Transcribed page contents
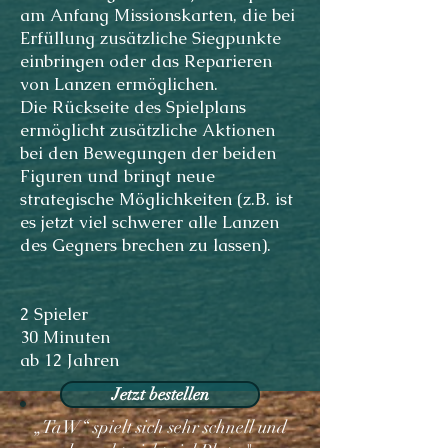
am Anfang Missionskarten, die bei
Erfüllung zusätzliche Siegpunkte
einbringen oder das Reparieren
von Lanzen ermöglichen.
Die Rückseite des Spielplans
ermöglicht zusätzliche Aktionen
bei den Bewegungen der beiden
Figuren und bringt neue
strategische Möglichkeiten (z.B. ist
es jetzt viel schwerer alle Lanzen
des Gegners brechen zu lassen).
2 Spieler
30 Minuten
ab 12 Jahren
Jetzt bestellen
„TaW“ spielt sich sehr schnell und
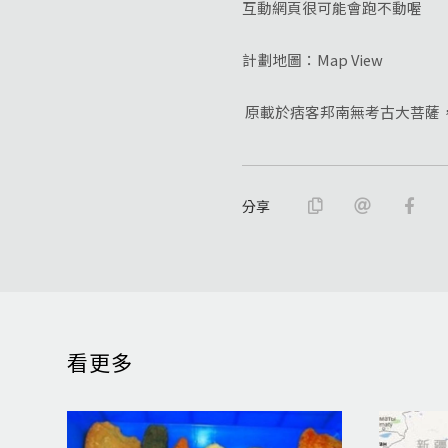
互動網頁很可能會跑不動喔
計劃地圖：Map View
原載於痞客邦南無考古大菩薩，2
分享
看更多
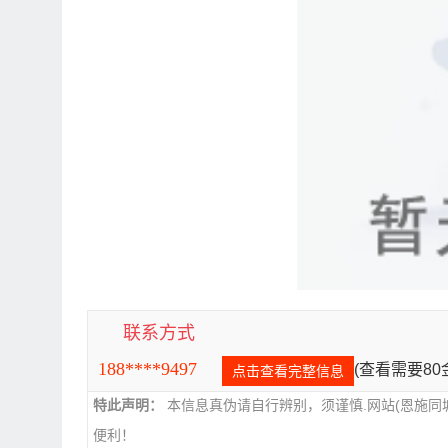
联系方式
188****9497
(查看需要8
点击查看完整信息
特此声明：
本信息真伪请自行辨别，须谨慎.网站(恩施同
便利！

---

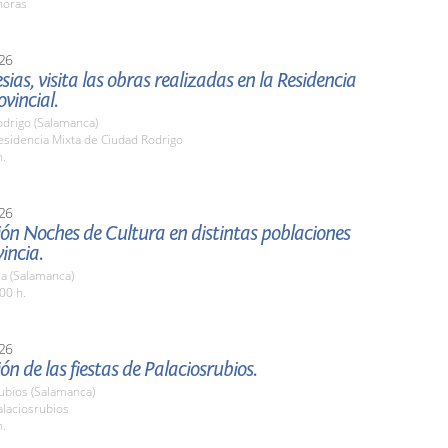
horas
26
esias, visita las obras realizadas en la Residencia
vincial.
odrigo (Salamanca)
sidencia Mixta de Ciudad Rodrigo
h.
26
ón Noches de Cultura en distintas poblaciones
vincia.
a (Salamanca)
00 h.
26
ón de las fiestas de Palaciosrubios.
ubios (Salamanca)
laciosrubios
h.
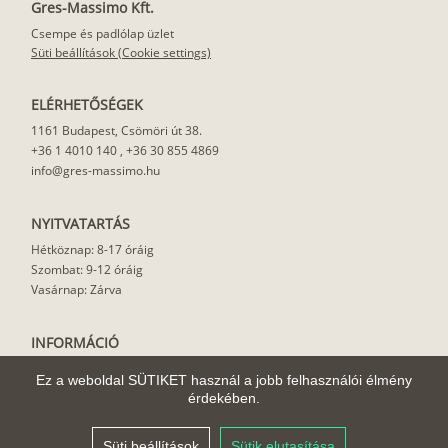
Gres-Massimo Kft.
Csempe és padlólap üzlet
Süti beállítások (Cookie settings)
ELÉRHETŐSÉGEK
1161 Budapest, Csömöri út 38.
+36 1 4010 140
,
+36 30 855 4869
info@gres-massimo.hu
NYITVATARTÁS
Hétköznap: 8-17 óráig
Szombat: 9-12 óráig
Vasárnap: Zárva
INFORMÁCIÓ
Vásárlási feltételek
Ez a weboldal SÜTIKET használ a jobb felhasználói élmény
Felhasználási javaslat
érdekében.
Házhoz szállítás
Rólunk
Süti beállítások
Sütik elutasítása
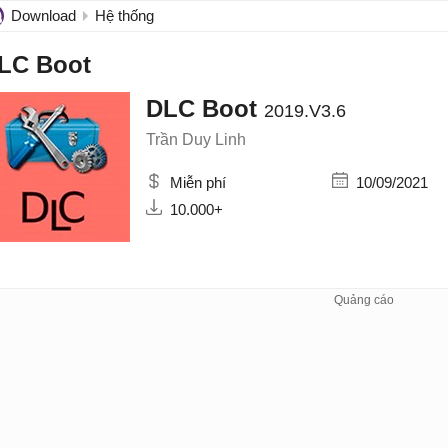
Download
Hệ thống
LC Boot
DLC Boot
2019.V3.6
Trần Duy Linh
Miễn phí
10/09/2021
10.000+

Exercise description
Look through the records and copy down every line that holds "Salamanca".

Response to the task
odrigo (Salamanca)
a (Salamanca)
ubios (Salamanca)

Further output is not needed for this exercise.